SNES Classic Edition Buyer’s Guide Tips

Apr 2, 2016 Blog

SNES Classic Edition Buyer’s Guide Tips

Nintendo just announced its follow-up to last year’s mini NES, the SNES Classic Edition. Nintendo’s newest retro console comes fully loaded with 21 games, two wired retro controllers, and enough nostalgia to transport you straight to 1991. But if previous product shortages are any indication, getting your hands on one may very well be a challenge.

Although Nintendo has assured the public more SNES consoles are being made this time around, there’s still a good chance that demand will far outweigh supply. That’s why it’s best to be prepared, and we’ve got you covered with the tools and tips you need to increase your odds of nabbing the SNES unicorn.

In-Stock Checkers

As the name suggests online in-stock checkers such as NowInStock and Zoolert track product inventory at popular retailers such as Walmart, Target, Amazon, Best Buy, and GameStop. Totally free to use, these services will send you emails, text messages, or browser alerts when your target item—the SNES Classic Edition—is available to purchase. Nowinstock and Zoolert auto-update every minute which is as fast as you can get beyond manually spamming the refresh key.

Google Chrome Extensions

If you’re a Google Chrome user, there are a number of extensions that will give you an edge during your quest for the SNES Classic Edition; my favorites are Keepa – Amazon Price Tracker and Savelist. The former adds a little box to each Amazon product page with a fancy graph and tons of useful info. Ignore that for now, all you need is the Track Product feature.

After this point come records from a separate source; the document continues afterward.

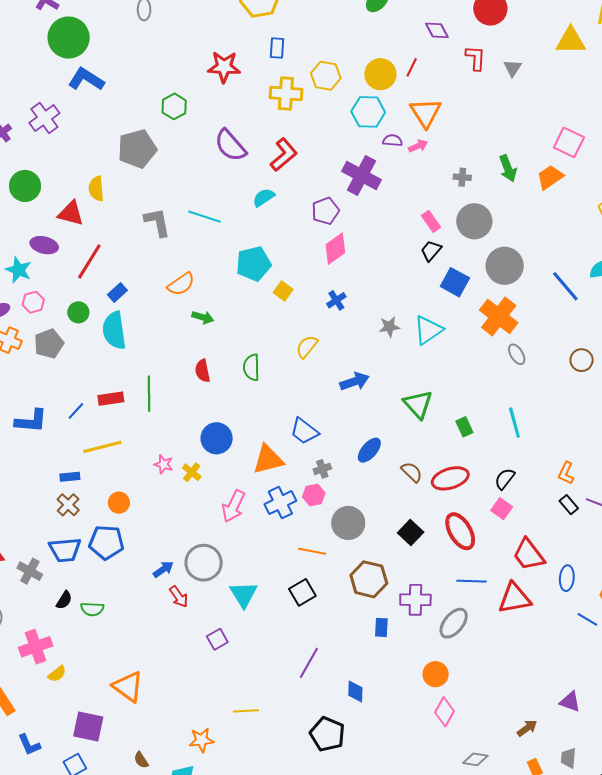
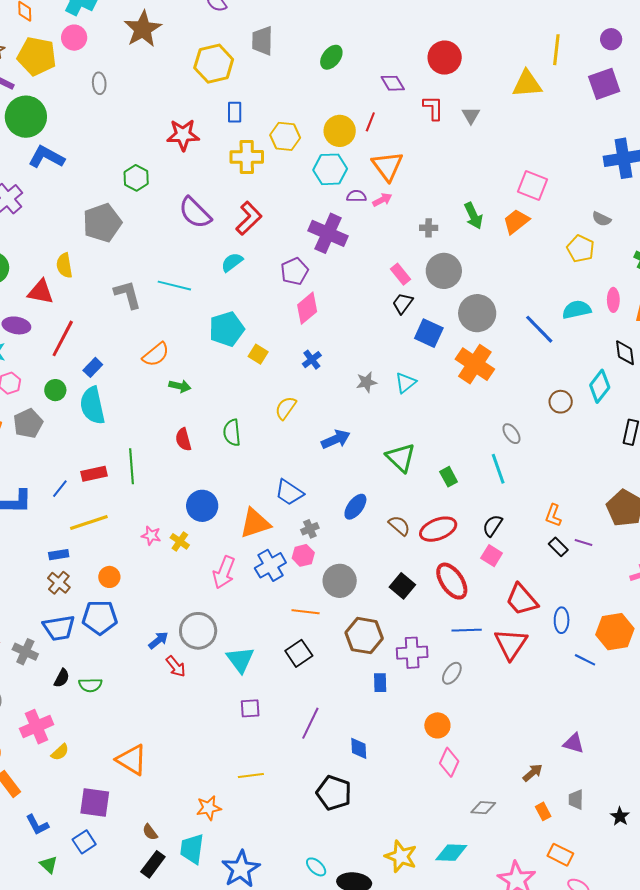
cyan triangle: (428, 330) -> (406, 383), size x0.7
gray ellipse: (517, 354) -> (511, 434), moved
red triangle: (515, 598) -> (511, 644), turned -42
gray ellipse: (454, 623) -> (452, 673), size x0.7
purple square: (217, 639) -> (250, 708), moved, turned 30

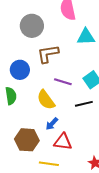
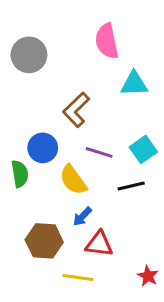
gray circle: (32, 26) -> (29, 55), moved
brown L-shape: (48, 54) -> (76, 110), turned -35
blue circle: (20, 70) -> (43, 148), moved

Keepa will monitor any Amazon product and send you an alert when it comes in stock. Alerts are deliverable through email, Twitter, Facebook Messenger, desktop notifications and more. Its notification speed is just about on par with the in-stock checkers, but what really sets Keepa apart is the sheer amount of information it provides such as how popular a product is during any given period and price history reports from both Amazon and third-party sellers. It’s great for deal hunting and buying limited merchandise.

Where Keepa only works with Amazon, Savelist works virtually everywhere. It has similar notification features but it’s most valuable for keeping all your most-wanted items in order, especially if the SNES Classic Edition isn’t the only thing you’ve set your sights on. Savelist monitor’s product pages from anywhere on the internet and allows users to organize those websites into lists.